For the same reason, industry would have nothing to suffer from an
economic system which increased the revenue, encouraged agriculture by
relieving the husbandman, and insensibly tended to bring all fortunes
nearer to that middle condition which constitutes the genuine strength
of the State. These taxes might, I admit, bring certain fashionable
articles of dress and amusement to an untimely end; but it would be
only to substitute others, by which the artificer would gain, and the
exchequer suffer no loss. In a word, suppose the spirit of government
was constantly to tax only the superfluities of the rich, one of two
things must happen: either the rich would convert their superfluous
expenses into useful ones, which would redound to the profit of the
State, and thus the imposition of taxes would have the effect of the
best sumptuary laws, the expenses of the State would necessarily
diminish with those of individuals, and the treasury would not receive
so much less as it would gain by having less to pay; or, if the
rich did not become less extravagant, the exchequer would have such
resources in the product of taxes on their expenditure as would provide
for the needs of the State. In the first case the treasury would be
the richer by what it would save, from having the less to do with its
money; and in the second, it would be enriched by the useless expenses
of individuals.

We may add to all this a very important distinction in matters of
political right, to which governments, constantly tenacious of doing
everything for themselves, ought to pay great attention. It has been
observed that personal taxes and duties on the necessaries of life, as
they directly trespass on the right of property, and consequently on
the true foundation of political society, are always liable to have
dangerous results, if they are not established with the express consent
of the people or its representatives. It is not the same with articles
the use of which we can deny ourselves; for as the individual is under
no absolute necessity to pay, his contribution may count as voluntary.
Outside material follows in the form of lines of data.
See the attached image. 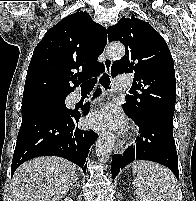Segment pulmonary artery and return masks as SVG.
Segmentation results:
<instances>
[{
    "label": "pulmonary artery",
    "mask_w": 196,
    "mask_h": 201,
    "mask_svg": "<svg viewBox=\"0 0 196 201\" xmlns=\"http://www.w3.org/2000/svg\"><path fill=\"white\" fill-rule=\"evenodd\" d=\"M129 86V80L127 77H119L113 81V87L115 89H127ZM81 99L80 94H75L73 96V102H78Z\"/></svg>",
    "instance_id": "obj_1"
}]
</instances>
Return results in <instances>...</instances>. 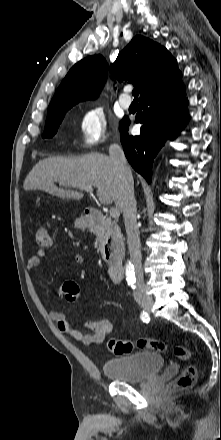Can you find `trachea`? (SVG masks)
Segmentation results:
<instances>
[{"label":"trachea","instance_id":"trachea-1","mask_svg":"<svg viewBox=\"0 0 221 440\" xmlns=\"http://www.w3.org/2000/svg\"><path fill=\"white\" fill-rule=\"evenodd\" d=\"M138 94H139V90H138V88H135V89L132 91V95L135 97V99H137Z\"/></svg>","mask_w":221,"mask_h":440}]
</instances>
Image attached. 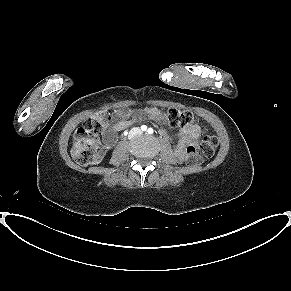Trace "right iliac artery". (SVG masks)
Listing matches in <instances>:
<instances>
[{"label": "right iliac artery", "mask_w": 291, "mask_h": 291, "mask_svg": "<svg viewBox=\"0 0 291 291\" xmlns=\"http://www.w3.org/2000/svg\"><path fill=\"white\" fill-rule=\"evenodd\" d=\"M141 130H142V131H146V130H147V126H146V125H142V126H141Z\"/></svg>", "instance_id": "right-iliac-artery-1"}]
</instances>
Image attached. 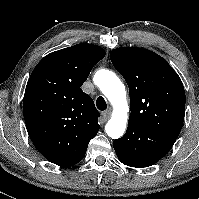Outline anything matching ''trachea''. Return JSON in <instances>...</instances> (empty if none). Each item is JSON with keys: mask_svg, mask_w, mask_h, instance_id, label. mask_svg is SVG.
Instances as JSON below:
<instances>
[{"mask_svg": "<svg viewBox=\"0 0 199 199\" xmlns=\"http://www.w3.org/2000/svg\"><path fill=\"white\" fill-rule=\"evenodd\" d=\"M96 106H97V108L100 111H104V110L107 109V103H106L105 99L102 96H100V97L97 98V100H96Z\"/></svg>", "mask_w": 199, "mask_h": 199, "instance_id": "trachea-1", "label": "trachea"}]
</instances>
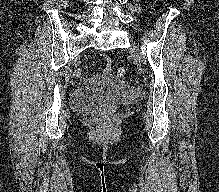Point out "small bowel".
<instances>
[{"mask_svg":"<svg viewBox=\"0 0 219 192\" xmlns=\"http://www.w3.org/2000/svg\"><path fill=\"white\" fill-rule=\"evenodd\" d=\"M109 71V68L108 67H106L104 70H103V72H108ZM81 75V73L80 72H78V76H80Z\"/></svg>","mask_w":219,"mask_h":192,"instance_id":"small-bowel-1","label":"small bowel"}]
</instances>
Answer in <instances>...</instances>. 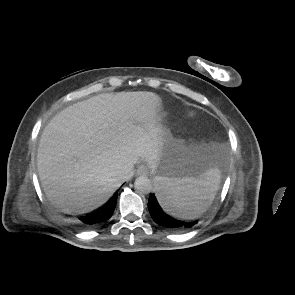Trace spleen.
<instances>
[{
  "label": "spleen",
  "instance_id": "obj_1",
  "mask_svg": "<svg viewBox=\"0 0 295 295\" xmlns=\"http://www.w3.org/2000/svg\"><path fill=\"white\" fill-rule=\"evenodd\" d=\"M157 198L170 214L182 219L198 218L213 201L220 182L218 168L208 169L201 177H155Z\"/></svg>",
  "mask_w": 295,
  "mask_h": 295
}]
</instances>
The particular consent of each contributor then takes the place of the
general consent of the whole people: for why should a people oppose the
imposition of a tax which falls only on those who desire to pay it? It
appears to me certain that everything, which is not proscribed by law,
or contrary to morality, and yet may be prohibited by the government,
may also be permitted on payment of a certain duty. Thus, for example,
if the government may prohibit the use of coaches, it may certainly
impose a tax on them; and this is a prudent and useful method of
censuring their use without absolutely forbidding it. In this case, the
tax may be regarded as a sort of fine, the product of which compensates
for the abuse it punishes.

It may perhaps be objected that those, whom Bodin calls _impostors_,
_i.e._ those who impose or contrive the taxes, being in the class of
the rich, will be far from sparing themselves to relieve the poor. But
this is quite beside the point. If, in every nation, those to whom
the Sovereign commits the government of the people, were, from their
position, its enemies, it would not be worth while to inquire what they
ought to do to make the people happy.